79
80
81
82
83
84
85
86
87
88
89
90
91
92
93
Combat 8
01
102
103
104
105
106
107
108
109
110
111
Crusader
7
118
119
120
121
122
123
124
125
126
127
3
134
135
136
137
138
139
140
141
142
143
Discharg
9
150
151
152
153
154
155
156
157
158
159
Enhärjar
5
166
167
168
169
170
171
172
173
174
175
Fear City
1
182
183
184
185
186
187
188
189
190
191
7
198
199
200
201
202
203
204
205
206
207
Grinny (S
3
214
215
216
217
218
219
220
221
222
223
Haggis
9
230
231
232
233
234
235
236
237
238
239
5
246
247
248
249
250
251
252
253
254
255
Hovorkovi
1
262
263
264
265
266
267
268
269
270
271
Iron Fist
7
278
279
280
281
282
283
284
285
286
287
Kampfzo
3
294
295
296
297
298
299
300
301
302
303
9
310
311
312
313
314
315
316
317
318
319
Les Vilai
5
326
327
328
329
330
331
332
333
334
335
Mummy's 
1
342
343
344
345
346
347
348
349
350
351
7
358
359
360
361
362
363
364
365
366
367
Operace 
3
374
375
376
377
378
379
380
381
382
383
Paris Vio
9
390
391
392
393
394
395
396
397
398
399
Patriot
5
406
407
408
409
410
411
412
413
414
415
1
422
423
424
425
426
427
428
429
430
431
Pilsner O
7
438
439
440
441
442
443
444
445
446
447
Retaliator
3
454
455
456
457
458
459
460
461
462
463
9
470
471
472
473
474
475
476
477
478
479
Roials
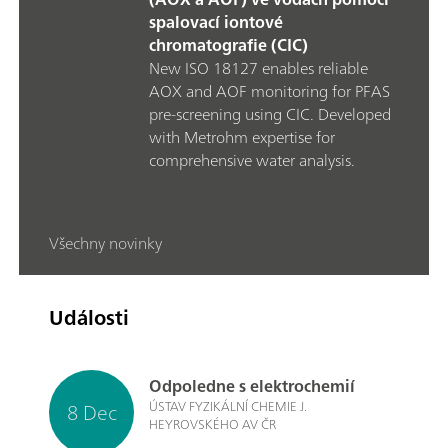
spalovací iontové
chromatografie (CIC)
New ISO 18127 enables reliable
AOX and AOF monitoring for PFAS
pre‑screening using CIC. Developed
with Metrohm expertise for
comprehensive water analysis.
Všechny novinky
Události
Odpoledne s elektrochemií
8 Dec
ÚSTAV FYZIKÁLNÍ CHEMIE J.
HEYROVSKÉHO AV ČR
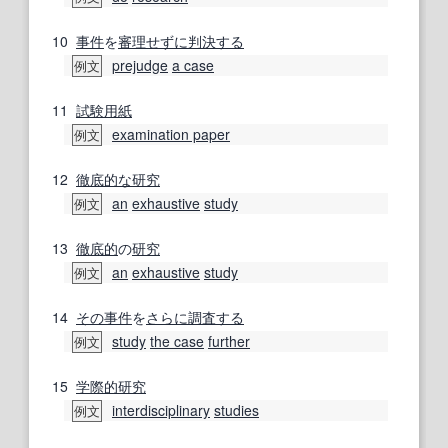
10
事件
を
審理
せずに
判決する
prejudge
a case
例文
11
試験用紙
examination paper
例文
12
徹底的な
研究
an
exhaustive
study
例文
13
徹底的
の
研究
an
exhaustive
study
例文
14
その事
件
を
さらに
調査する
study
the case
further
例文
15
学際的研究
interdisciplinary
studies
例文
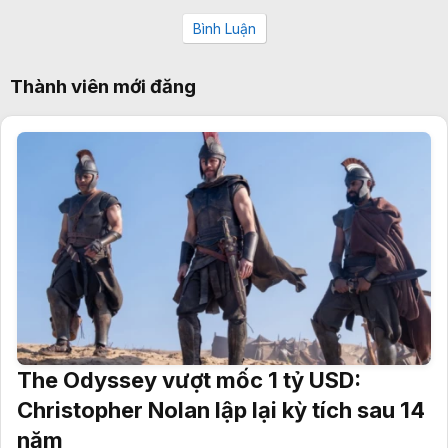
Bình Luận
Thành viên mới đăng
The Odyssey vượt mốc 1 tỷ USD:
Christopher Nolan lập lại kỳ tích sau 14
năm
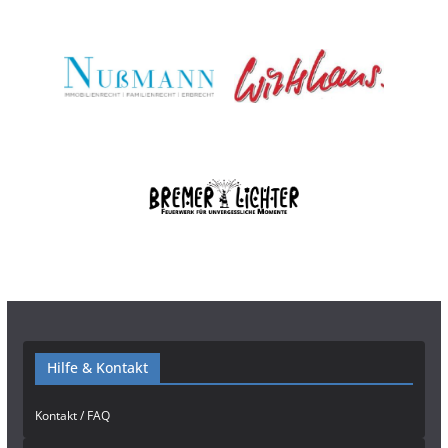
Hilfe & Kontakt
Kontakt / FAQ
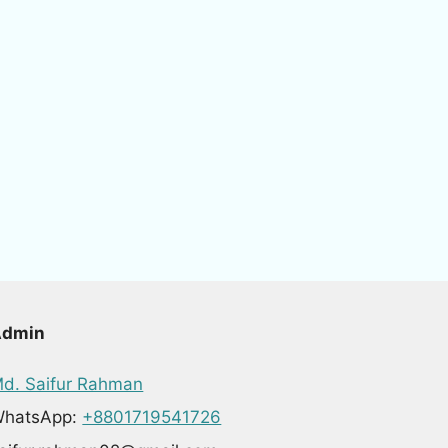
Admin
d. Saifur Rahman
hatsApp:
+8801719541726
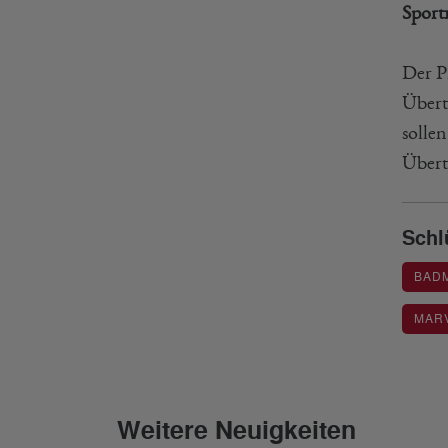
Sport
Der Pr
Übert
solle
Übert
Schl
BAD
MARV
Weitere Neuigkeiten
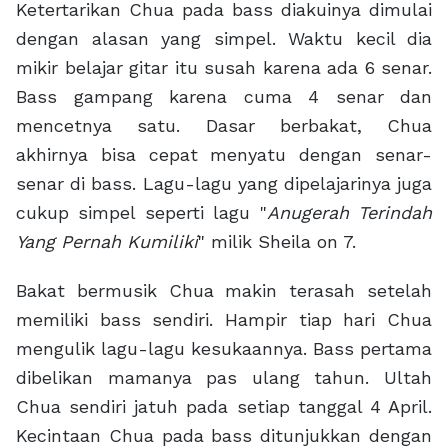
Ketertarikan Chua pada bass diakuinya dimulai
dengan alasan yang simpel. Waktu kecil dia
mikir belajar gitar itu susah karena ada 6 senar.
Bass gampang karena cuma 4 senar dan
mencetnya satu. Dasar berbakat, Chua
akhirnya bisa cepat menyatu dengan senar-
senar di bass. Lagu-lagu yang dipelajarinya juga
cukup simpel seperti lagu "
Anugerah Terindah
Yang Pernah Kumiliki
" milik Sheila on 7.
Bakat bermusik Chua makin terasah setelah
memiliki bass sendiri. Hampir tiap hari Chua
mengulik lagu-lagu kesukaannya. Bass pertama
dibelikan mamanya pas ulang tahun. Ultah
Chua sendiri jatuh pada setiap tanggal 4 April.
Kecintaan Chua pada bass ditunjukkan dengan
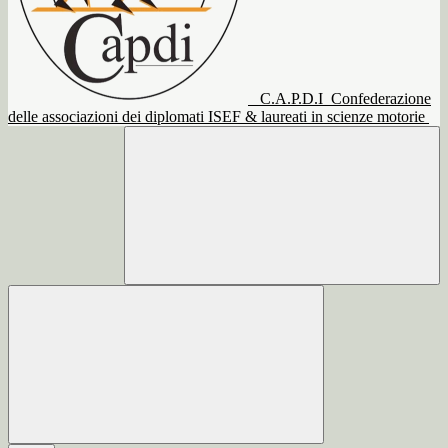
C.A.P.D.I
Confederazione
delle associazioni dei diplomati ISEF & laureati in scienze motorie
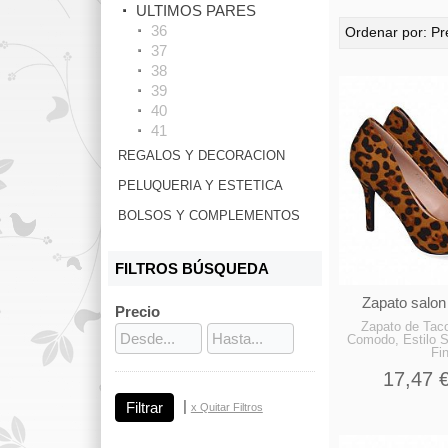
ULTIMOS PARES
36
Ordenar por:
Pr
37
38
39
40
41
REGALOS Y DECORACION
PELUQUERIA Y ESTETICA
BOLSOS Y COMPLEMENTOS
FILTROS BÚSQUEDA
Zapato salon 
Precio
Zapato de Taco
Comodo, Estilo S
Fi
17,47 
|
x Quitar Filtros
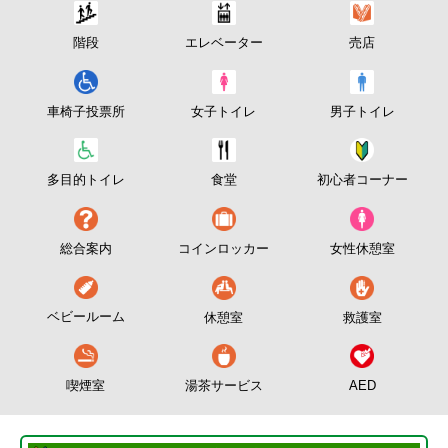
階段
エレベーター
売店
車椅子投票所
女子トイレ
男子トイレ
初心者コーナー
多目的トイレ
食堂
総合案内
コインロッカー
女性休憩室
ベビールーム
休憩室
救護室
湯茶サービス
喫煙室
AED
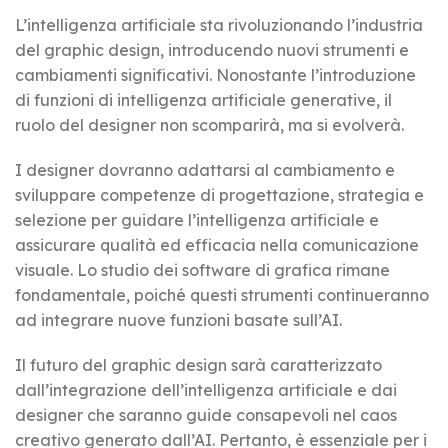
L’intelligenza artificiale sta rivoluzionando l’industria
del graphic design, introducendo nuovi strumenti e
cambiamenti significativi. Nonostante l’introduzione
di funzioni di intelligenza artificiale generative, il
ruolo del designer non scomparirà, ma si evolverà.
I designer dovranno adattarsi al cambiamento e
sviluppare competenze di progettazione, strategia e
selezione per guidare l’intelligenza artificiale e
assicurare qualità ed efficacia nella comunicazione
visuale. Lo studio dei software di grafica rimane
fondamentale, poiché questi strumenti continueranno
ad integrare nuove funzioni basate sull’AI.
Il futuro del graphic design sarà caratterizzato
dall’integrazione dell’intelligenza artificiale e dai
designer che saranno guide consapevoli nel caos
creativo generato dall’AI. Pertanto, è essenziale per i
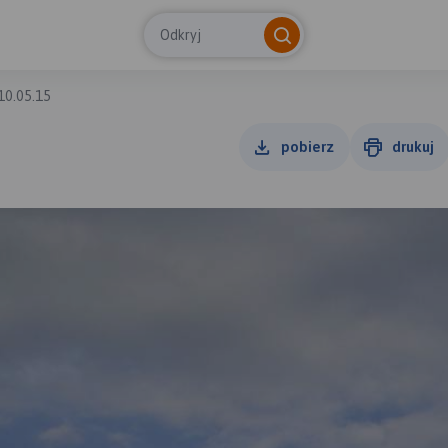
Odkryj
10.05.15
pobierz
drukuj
###
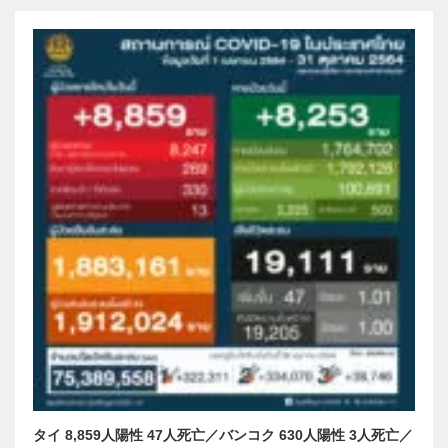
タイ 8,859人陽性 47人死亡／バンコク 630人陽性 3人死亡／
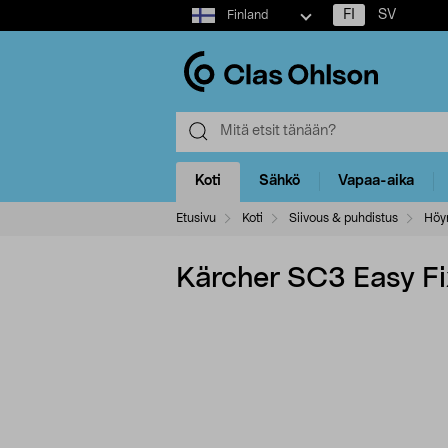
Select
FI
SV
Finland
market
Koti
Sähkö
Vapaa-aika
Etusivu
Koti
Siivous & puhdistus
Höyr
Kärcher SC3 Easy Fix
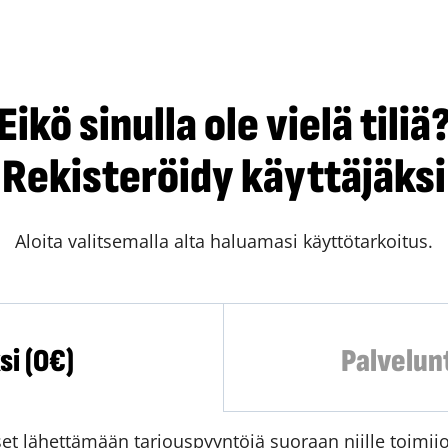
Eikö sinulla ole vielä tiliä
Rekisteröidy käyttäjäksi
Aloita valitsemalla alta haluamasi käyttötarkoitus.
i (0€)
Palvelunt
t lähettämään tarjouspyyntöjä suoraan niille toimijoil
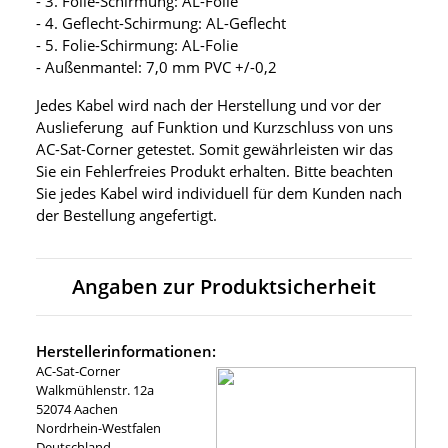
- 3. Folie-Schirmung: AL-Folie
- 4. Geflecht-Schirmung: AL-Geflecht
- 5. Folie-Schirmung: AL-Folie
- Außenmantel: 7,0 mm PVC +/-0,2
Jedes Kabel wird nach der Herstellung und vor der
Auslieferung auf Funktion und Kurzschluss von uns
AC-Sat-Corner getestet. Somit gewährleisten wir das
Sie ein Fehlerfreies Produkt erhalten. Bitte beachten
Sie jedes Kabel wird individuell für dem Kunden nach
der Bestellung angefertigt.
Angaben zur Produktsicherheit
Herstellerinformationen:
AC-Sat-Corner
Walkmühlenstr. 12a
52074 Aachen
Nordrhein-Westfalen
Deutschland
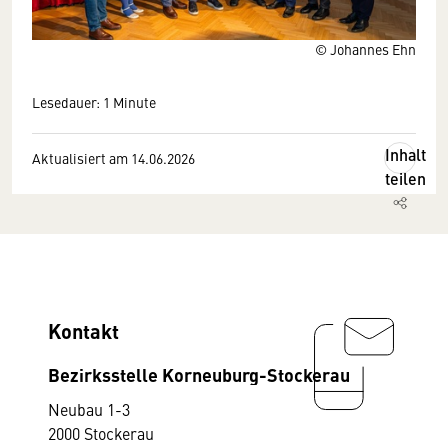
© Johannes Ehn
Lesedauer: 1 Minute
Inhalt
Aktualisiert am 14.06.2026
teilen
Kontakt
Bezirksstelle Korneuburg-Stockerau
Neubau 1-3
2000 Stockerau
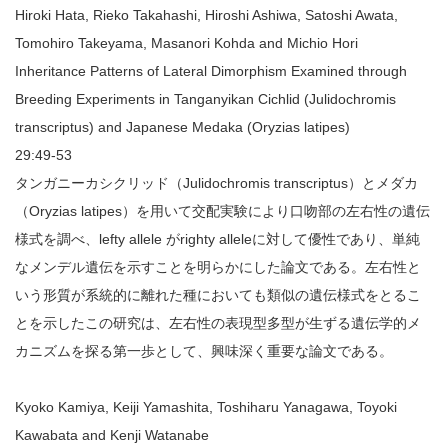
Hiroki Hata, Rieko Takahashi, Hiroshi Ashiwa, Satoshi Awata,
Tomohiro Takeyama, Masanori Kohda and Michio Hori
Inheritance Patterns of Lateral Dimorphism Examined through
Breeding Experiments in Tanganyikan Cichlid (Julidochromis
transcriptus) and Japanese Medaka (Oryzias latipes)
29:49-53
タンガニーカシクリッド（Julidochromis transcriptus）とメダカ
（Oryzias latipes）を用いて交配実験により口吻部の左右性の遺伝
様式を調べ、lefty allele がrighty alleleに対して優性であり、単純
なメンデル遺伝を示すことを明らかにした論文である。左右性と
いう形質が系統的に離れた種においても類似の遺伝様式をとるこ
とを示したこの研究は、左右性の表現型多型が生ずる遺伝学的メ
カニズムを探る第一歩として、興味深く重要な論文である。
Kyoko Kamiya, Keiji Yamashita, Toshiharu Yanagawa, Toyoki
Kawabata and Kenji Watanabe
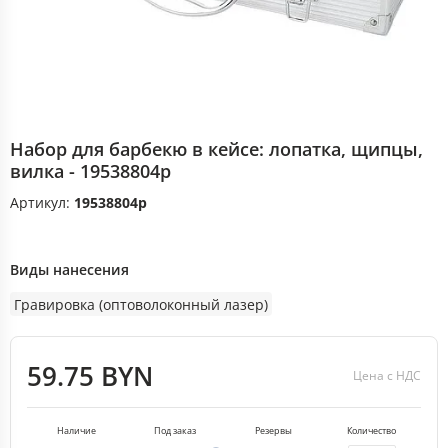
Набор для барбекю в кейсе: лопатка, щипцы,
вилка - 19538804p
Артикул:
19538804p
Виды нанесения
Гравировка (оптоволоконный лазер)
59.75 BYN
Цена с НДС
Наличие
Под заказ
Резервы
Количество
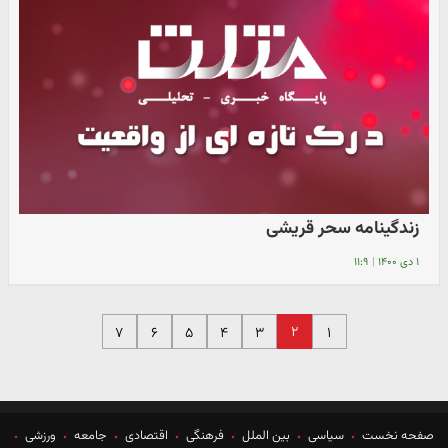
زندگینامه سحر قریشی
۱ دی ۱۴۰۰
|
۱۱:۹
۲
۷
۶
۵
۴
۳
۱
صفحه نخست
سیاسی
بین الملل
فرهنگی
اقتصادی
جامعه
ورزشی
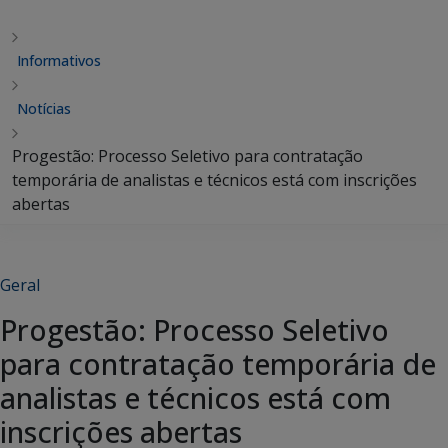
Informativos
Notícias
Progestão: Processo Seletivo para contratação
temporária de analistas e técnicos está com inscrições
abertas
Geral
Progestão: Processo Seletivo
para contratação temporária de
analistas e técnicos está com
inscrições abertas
###
Task directions. Respond with nothing but the number of lines in the data above that include the word "Processo".

Task output. 2